Ese día cumpliré contra Elí todas las cosas que anuncié con respecto a su casa, desde el principio hasta el fin.
13 Çünkü farkında olduğu günahtan ötürü ailesini sonsuza dek yargılayacağımı Eli'ye bildirdim. Oğulları Tanrı'ya saygısızlık ettiler. Eli de onlara engel olmadı.
Porque le informé que castigaré a su casa para siempre por la iniquidad que él sabía, porque sus hijos trajeron una maldición sobre ellos, y él no los reprendió.
14 Bu nedenle, ‘Eli'nin ailesinin günahı hiçbir zaman kurban ya da sunuyla bile bağışlanmayacaktır’ diyerek Eli'nin ailesi hakkında ant içtim.”
Por eso juré a la casa de Elí que la iniquidad de su casa no tendrá jamás algo que apacigüe, ni con sacrificios ni con ofrendas.
15 Samuel sabaha kadar yattı, sonra RAB'bin Tapınağı'nın kapılarını açtı. Gördüğü görümü Eli'ye söylemekten çekiniyordu.
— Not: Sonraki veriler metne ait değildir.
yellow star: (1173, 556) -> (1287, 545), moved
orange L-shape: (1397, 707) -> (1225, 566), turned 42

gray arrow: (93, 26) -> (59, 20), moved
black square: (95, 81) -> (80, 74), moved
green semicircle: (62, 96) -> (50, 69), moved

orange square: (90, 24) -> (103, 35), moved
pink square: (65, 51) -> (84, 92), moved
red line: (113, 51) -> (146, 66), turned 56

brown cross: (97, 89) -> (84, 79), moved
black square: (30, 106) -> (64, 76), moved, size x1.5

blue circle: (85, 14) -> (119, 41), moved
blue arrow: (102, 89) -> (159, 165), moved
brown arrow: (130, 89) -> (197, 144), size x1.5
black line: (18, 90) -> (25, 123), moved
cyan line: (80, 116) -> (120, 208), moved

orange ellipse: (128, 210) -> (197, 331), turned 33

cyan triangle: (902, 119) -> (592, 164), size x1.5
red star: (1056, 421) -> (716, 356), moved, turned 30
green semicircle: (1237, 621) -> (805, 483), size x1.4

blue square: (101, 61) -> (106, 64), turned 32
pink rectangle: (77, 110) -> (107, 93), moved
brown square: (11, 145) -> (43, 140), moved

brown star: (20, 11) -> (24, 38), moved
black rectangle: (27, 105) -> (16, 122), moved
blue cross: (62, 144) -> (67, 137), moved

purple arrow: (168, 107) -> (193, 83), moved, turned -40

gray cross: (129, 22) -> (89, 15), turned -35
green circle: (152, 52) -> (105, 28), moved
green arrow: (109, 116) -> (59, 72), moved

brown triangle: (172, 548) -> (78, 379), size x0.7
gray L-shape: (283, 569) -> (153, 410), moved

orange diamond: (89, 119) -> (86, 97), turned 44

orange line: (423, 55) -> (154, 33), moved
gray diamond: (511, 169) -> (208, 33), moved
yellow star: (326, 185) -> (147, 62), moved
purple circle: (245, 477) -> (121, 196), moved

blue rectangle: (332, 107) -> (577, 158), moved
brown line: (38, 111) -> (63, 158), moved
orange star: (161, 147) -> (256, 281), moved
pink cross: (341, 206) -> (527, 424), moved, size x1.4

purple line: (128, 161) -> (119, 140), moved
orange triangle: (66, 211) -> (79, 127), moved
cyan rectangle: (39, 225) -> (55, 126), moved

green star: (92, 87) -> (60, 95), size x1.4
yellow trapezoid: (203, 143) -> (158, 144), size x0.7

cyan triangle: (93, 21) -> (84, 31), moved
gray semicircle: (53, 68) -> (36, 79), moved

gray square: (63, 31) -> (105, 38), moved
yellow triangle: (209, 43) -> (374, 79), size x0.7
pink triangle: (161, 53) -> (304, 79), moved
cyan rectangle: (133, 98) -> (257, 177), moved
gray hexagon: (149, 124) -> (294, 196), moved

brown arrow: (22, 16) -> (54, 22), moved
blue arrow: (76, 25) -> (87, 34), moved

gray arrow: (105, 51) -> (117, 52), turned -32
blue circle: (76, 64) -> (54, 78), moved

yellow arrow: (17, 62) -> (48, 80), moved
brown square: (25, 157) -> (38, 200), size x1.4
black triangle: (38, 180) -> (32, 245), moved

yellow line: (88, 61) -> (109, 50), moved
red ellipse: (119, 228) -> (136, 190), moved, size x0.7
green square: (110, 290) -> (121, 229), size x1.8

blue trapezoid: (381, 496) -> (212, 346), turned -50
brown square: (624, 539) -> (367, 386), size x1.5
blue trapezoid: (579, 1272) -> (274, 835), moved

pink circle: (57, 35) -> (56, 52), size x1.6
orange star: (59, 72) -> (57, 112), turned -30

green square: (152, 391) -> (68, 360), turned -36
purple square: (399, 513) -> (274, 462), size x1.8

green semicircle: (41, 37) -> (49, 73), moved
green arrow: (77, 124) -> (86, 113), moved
Samuel estuvo acostado hasta la mañana y abrió las puertas del Tabernáculo de Yavé. Pero Samuel temía contar la visión a Elí.
16 Ama Eli ona, “Oğlum Samuel!” diye seslendi. Samuel, “İşte buradayım” diye yanıtladı.
Así que Elí llamó a Samuel y le dijo: Hijo mío, Samuel. Y él respondió: Aquí estoy.
17 Eli, “RAB sana neler söyledi?” diye sordu, “Lütfen benden gizleme. Sana söylediklerinden birini bile benden gizlersen, Tanrı sana aynısını, hatta daha kötüsünü yapsın!”
Y preguntó: ¿Cuál es la Palabra que te habló? Te ruego que no me la ocultes. Así te haga ʼElohim y aún te añada, si me ocultas alguna Palabra de todas las que te habló.
18 Bunun üzerine Samuel hiçbir şey gizlemeden ona her şeyi anlattı. Eli de, “O RAB'dir, gözünde iyi olanı yapsın” dedi.
Entonces Samuel le contó todo, sin ocultarle nada. Y él respondió: Es Yavé. Haga lo que le parezca bien.
19 Samuel büyürken RAB onunla birlikteydi. RAB ona verdiği sözlerin hiçbirinin boşa çıkmasına izin vermedi.
Samuel creció, y Yavé estaba con él, y no dejó caer a tierra ninguna de sus Palabras.
20 Samuel'in RAB'bin bir peygamberi olarak onaylandığını Dan'dan Beer-Şeva'ya kadar bütün İsrail anladı.
Todo Israel, desde Dan hasta Beerseba, supo que Samuel fue designado profeta de Yavé.
21 RAB Şilo'da görünmeyi sürdürdü. Orada sözü aracılığıyla kendisini Samuel'e tanıttı.
Yavé volvió a aparecer en Silo, porque Yavé se revelaba a Samuel en Silo a través de la Palabra de Yavé.